A CSN está sinalizando alta de preços para seus clientes, mas sem data e valor, informou uma fonte do setor. Gerentes de compra de atacadistas de aço estão recebendo um pré-aviso da empresa de que um reajuste para seus produtos está para sair em março, apurou o Valor. A data mais provável para o aumento seria por volta do dia 10 de março.
Até o momento, a companhia não soltou nenhum aviso, ao contrário do que fez a Usiminas, ao comunicar reajustes entre 6,10% e 12,71% para os laminados a quente, a frio e para os zincados.
Os reajustes nos aços planos começam a preocupar consumidores de aço no país. É o caso dos os empresários do segmento de ferramentas. O Sindicato da Indústria de Artefatos de Ferro, Metais e Ferramentas em Geral do Estado de São Paulo (Sinafer) calcula que o insumo responda por cerca de 40% dos seus custos de produção. Com o aumento da Usiminas, o impacto no custo de fabricação de ferramentas seria de até 5%, informou.
O presidente do Sinafer, Milton Rezende, disse já vem sendo discutido com os fornecedores e os fabricantes de ferramentas, tentando retardar a alta. “Nossas margens já estão supercomprimidas e nós não temos como repassar para os nossos preços por causa da concorrência com os importados”, afirmou. Além disso, lembrou, a alta vem junto com os dissídios da mão de obra, que variaram de 8% a 10%.
“Nossa preocupação é muito grande”, disse Rezende. Segundo ele, os associados estão se reunindo com as usinas para discutir possíveis alternativas ao aumento. O Sinafer representa fabricantes de componentes em aço para a indústria de máquinas-ferramenta e fabricantes de ferramentas manuais e industriais.
Já a indústria de implementos rodoviários disse que vai repassar os reajustes do aço desde o início do ano.

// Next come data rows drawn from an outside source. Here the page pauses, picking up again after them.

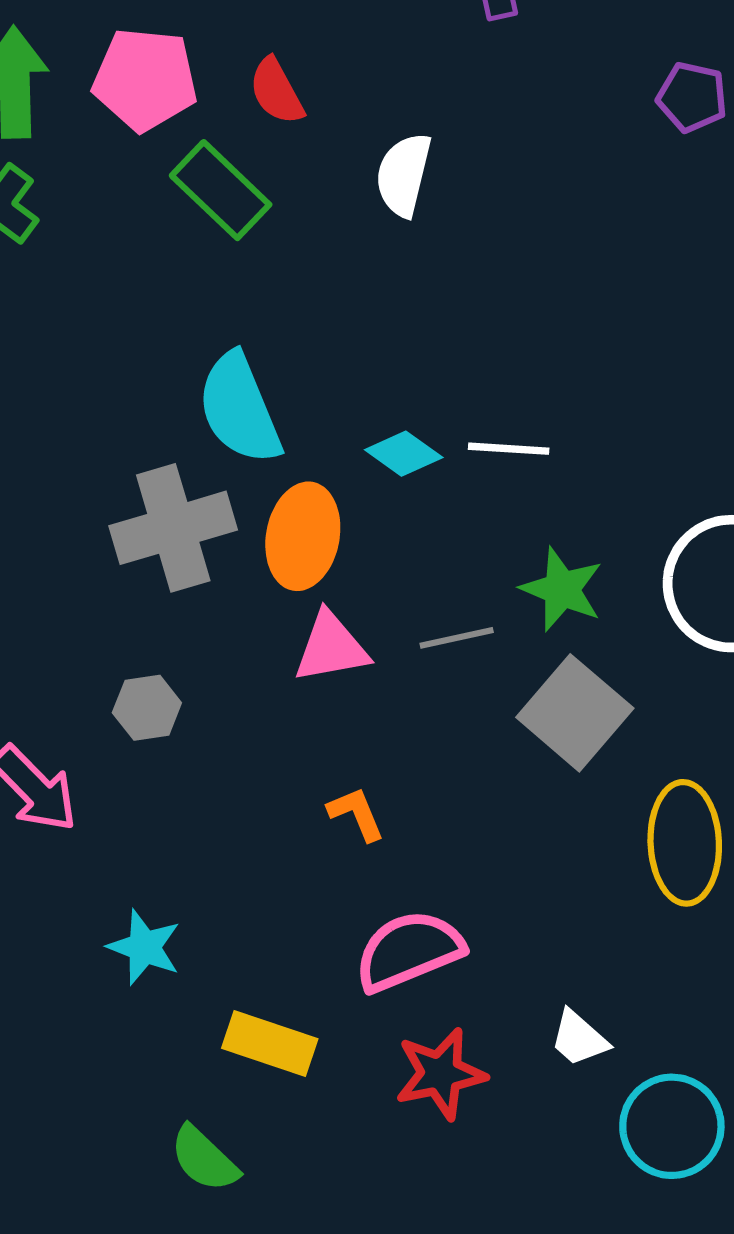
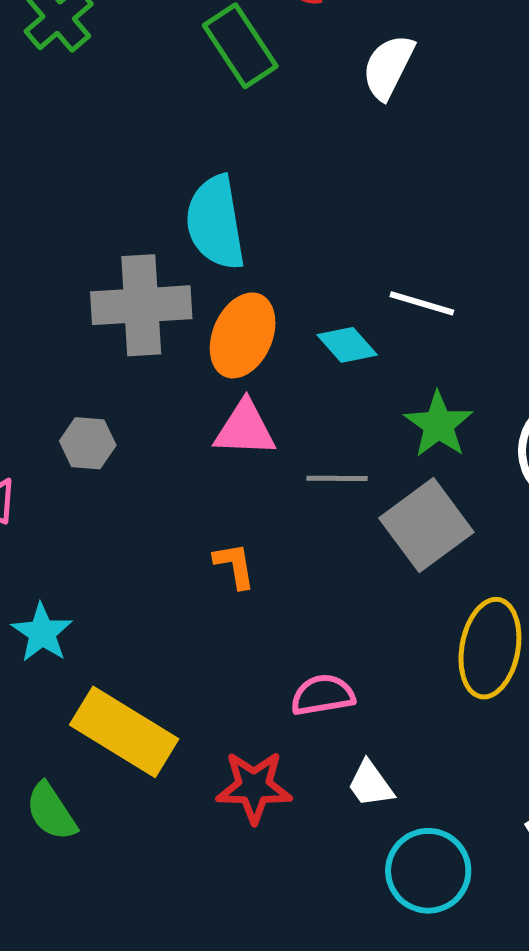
cyan diamond: (404, 454) -> (347, 345), moved
gray line: (457, 638) -> (337, 478), moved
pink semicircle: (409, 951) -> (323, 695), moved, size x0.7
yellow rectangle: (270, 1043) -> (124, 732), size x1.4

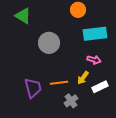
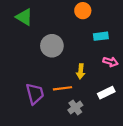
cyan rectangle: (95, 34) -> (101, 36), size x0.6
pink arrow: (94, 60) -> (110, 62), moved
yellow arrow: (83, 78) -> (81, 71), moved, turned -32

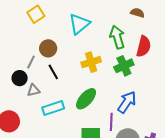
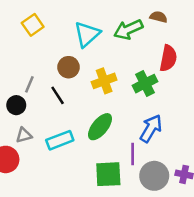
green arrow: (117, 37) -> (128, 29), moved, turned -95
brown circle: (48, 48) -> (69, 67), moved
gray triangle: (34, 90) -> (24, 135), moved

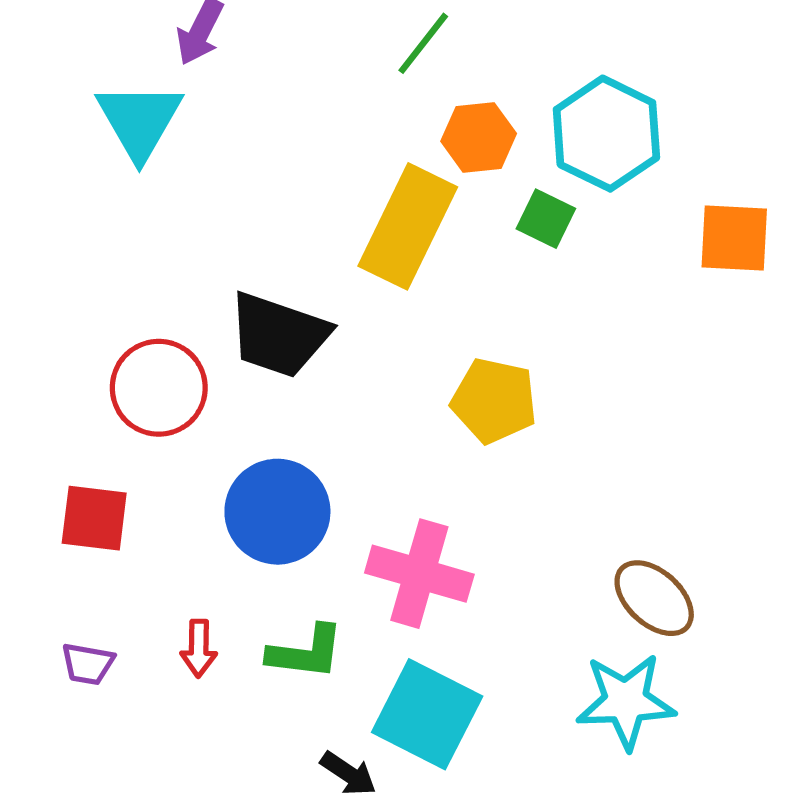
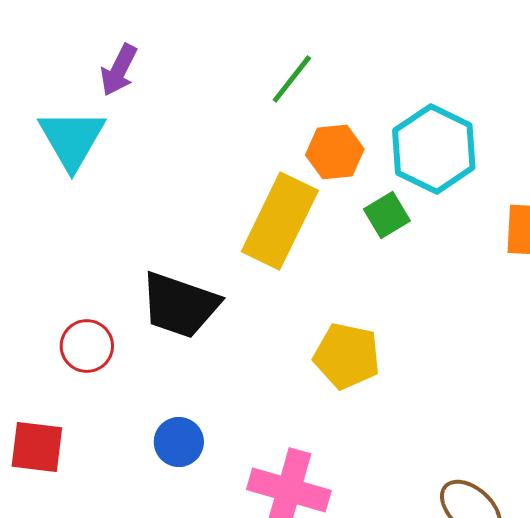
green square: (546, 219) -> (387, 215), turned 33
red circle: (159, 388) -> (87, 346), size x0.7
blue circle: (277, 512) -> (179, 442), size x0.6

Em meio à recuperação nas vendas de caminhões – que usam esses equipamentos para o transporte de carga -, o setor vê espaço para recompor margens de rentabilidade perdidas em 2012 e retomar preços de 2011. “Vamos fazer os repasses à medida que houver os aumentos”, disse Marcos Noma, presidente da Noma, uma das quatro maiores fabricantes de carretas do país.
Ele conta que outras matérias-primas tiveram aumento de preço, mas os reajustes no aço se tornaram mais constantes neste ano e são relevantes porque atingem também vários componentes utilizados para fabricar implementos rodoviários. Por isso, a Noma já praticou alta de 3% a 4% nos preços de carretas em janeiro.
Alcides Braga, presidente da Anfir, entidade que abriga os fabricantes desse segmento, informa que os preços dos siderúrgicos usados na produção das carretas subiram de 5% a 6% desde o início do ano – sem contar o novo reajuste de 6,1% a 12,7% anunciado pela Usiminas para março.
Em relatório, o ItaúBBA disse que é cedo para dizer se o aumento vai vingar. Mas se isso acontecer, poderá aliviar os estoques dessas companhias no curto prazo. Os analistas Marcos Assumpção e André Pinheiro avaliam que o principal motivo da alta de preços dos aços planos em março é melhorar os resultados pressionados das siderúrgicas.
“Acreditamos que a principal motivação da Usiminas é recuperar as margens muito apertadas no negócio de aço”. A empresa teve margem Ebitda de apenas 1% em seu balanço do quarto trimestre.